*** Opening Source data ***

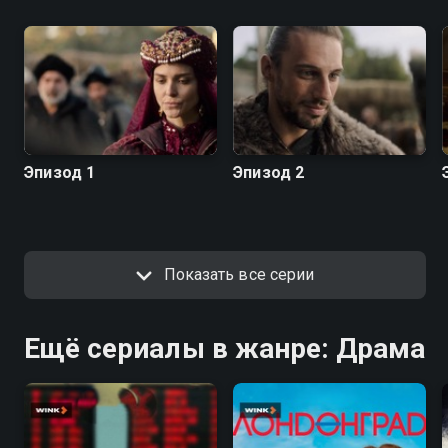
Эпизод 1
Эпизод 2
Показать все серии
Ещё сериалы в жанре: Драма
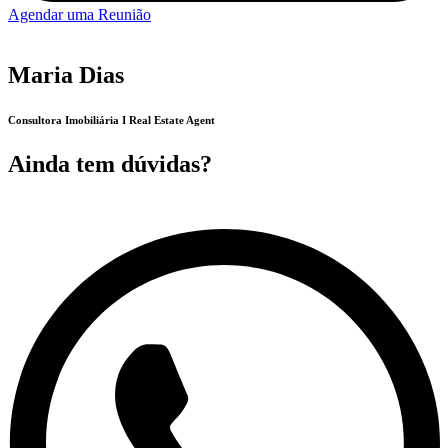
Agendar uma Reunião
Maria Dias
Consultora Imobiliária I Real Estate Agent
Ainda tem dúvidas?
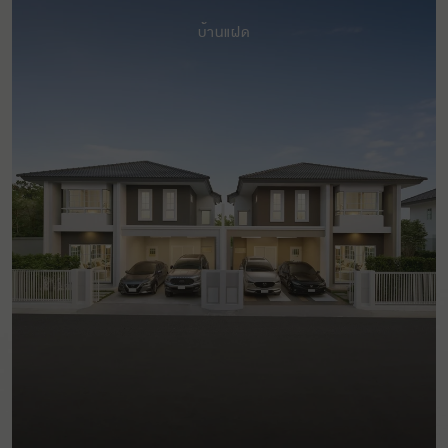
บ้านแฝด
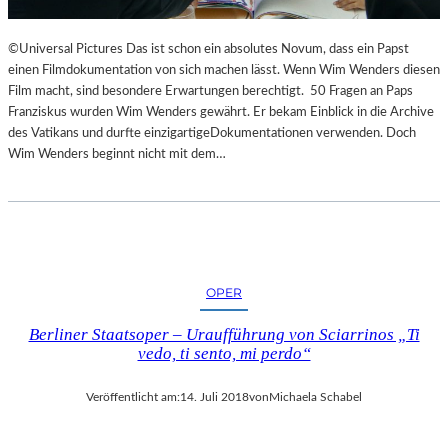
©Universal Pictures Das ist schon ein absolutes Novum, dass ein Papst
einen Filmdokumentation von sich machen lässt. Wenn Wim Wenders diesen
Film macht, sind besondere Erwartungen berechtigt. 50 Fragen an Paps
Franziskus wurden Wim Wenders gewährt. Er bekam Einblick in die Archive
des Vatikans und durfte einzigartigeDokumentationen verwenden. Doch
Wim Wenders beginnt nicht mit dem…
OPER
Berliner Staatsoper – Uraufführung von Sciarrinos „Ti
vedo, ti sento, mi perdo“
Veröffentlicht am:
14. Juli 2018
von
Michaela Schabel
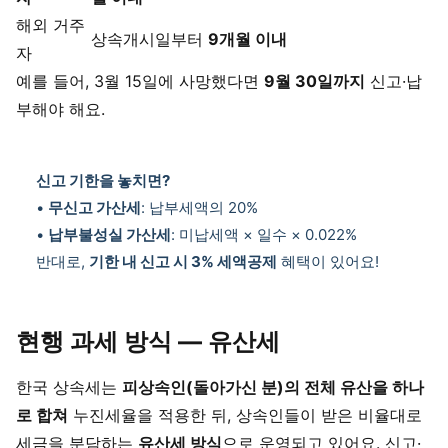
해외 거주
상속개시일부터
9개월 이내
자
예를 들어, 3월 15일에 사망했다면
9월 30일까지
신고·납
부해야 해요.
신고 기한을 놓치면?
•
무신고 가산세
: 납부세액의 20%
•
납부불성실 가산세
: 미납세액 × 일수 × 0.022%
반대로,
기한 내 신고 시 3% 세액공제
혜택이 있어요!
현행 과세 방식 — 유산세
한국 상속세는
피상속인(돌아가신 분)의 전체 유산을 하나
로 합쳐
누진세율을 적용한 뒤, 상속인들이 받은 비율대로
세금을 분담하는
유산세 방식
으로 운영되고 있어요. 신고·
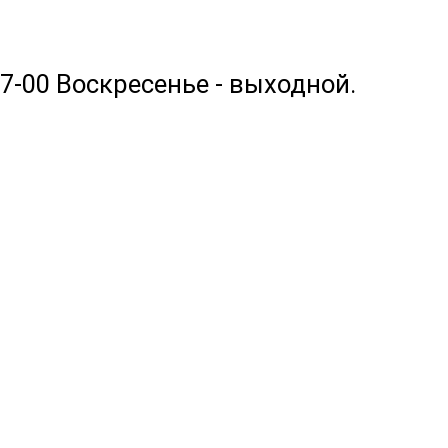
17-00 Воскресенье - выходной.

*** Closing Source data ***

**Task prompt**. Repeat nothing but the lines from the one containing "14. Juli 2018" through the end of the entries, exactly, and skip the pictures.

**Finished exercise**.
14. Juli 2018
von
Michaela Schabel
해외 거주
상속개시일부터
9개월 이내
자
예를 들어, 3월 15일에 사망했다면
9월 30일까지
신고·납
부해야 해요.
신고 기한을 놓치면?
•
무신고 가산세
: 납부세액의 20%
•
납부불성실 가산세
: 미납세액 × 일수 × 0.022%
반대로,
기한 내 신고 시 3% 세액공제
혜택이 있어요!
현행 과세 방식 — 유산세
한국 상속세는
피상속인(돌아가신 분)의 전체 유산을 하나
로 합쳐
누진세율을 적용한 뒤, 상속인들이 받은 비율대로
세금을 분담하는
유산세 방식
으로 운영되고 있어요. 신고·
17-00 Воскресенье - выходной.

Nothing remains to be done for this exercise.